Transcribed page contents
==============================

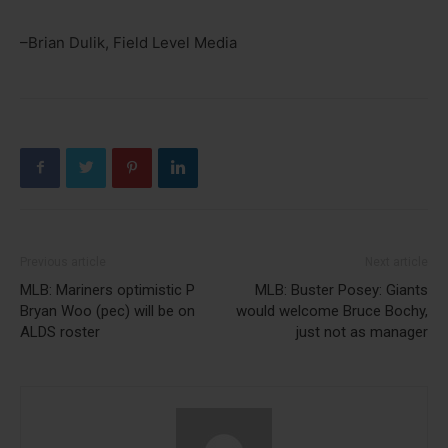
–Brian Dulik, Field Level Media
Previous article
Next article
MLB: Mariners optimistic P
MLB: Buster Posey: Giants
Bryan Woo (pec) will be on
would welcome Bruce Bochy,
ALDS roster
just not as manager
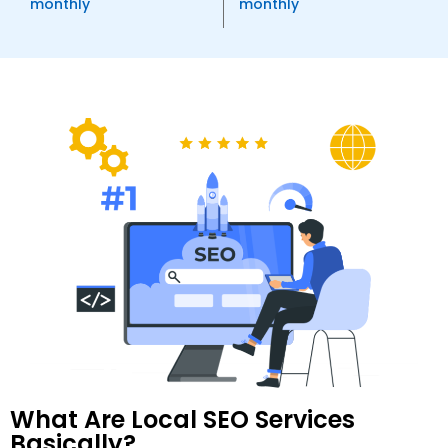
monthly
monthly
Anchor Text Optimization
Image Optimization
Conversion Tracking
Google Analytics Installation
Reporting
Monthly Progress Report
Features
Dedicated Project Manager
Support, 5 Days a Week
Client Dashboard Access
100% Money Back Guarantee
What Are Local SEO Services
Basically?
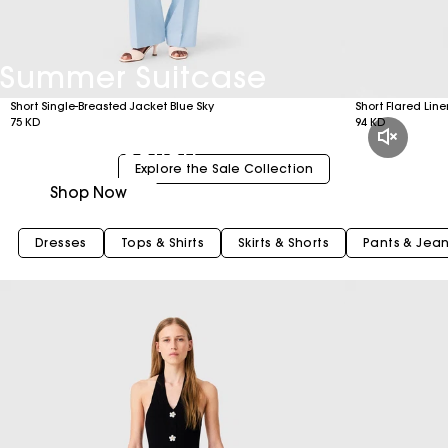
Summer Suitcase
Short Single-Breasted Jacket Blue Sky
Short Flared Lin
75 KD
94 KD
New Collection
Explore the Sale Collection
Shop Now
Dresses
Tops & Shirts
Skirts & Shorts
Pants & Jea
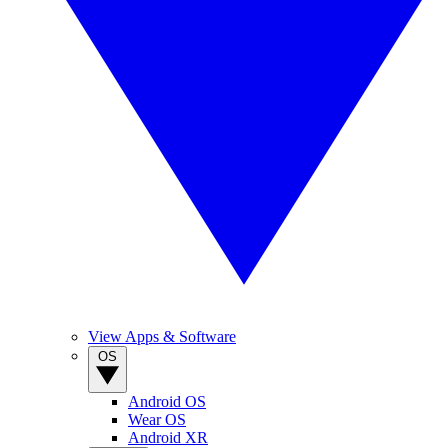
View Apps & Software
OS
Android OS
Wear OS
Android XR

==============================

WHAT NEEDS TO BE DONE
The answer should consist of every line above, exact and free of images.

RESPONSE BOX
–Brian Dulik, Field Level Media
Previous article
Next article
MLB: Mariners optimistic P
MLB: Buster Posey: Giants
Bryan Woo (pec) will be on
would welcome Bruce Bochy,
ALDS roster
just not as manager
monthly
monthly
Anchor Text Optimization
Image Optimization
Conversion Tracking
Google Analytics Installation
Reporting
Monthly Progress Report
Features
Dedicated Project Manager
Support, 5 Days a Week
Client Dashboard Access
100% Money Back Guarantee
What Are Local SEO Services
Basically?
Summer Suitcase
Short Single-Breasted Jacket Blue Sky
Short Flared Lin
75 KD
94 KD
New Collection
Explore the Sale Collection
Shop Now
Dresses
Tops & Shirts
Skirts & Shorts
Pants & Jea
View Apps & Software
OS
Android OS
Wear OS
Android XR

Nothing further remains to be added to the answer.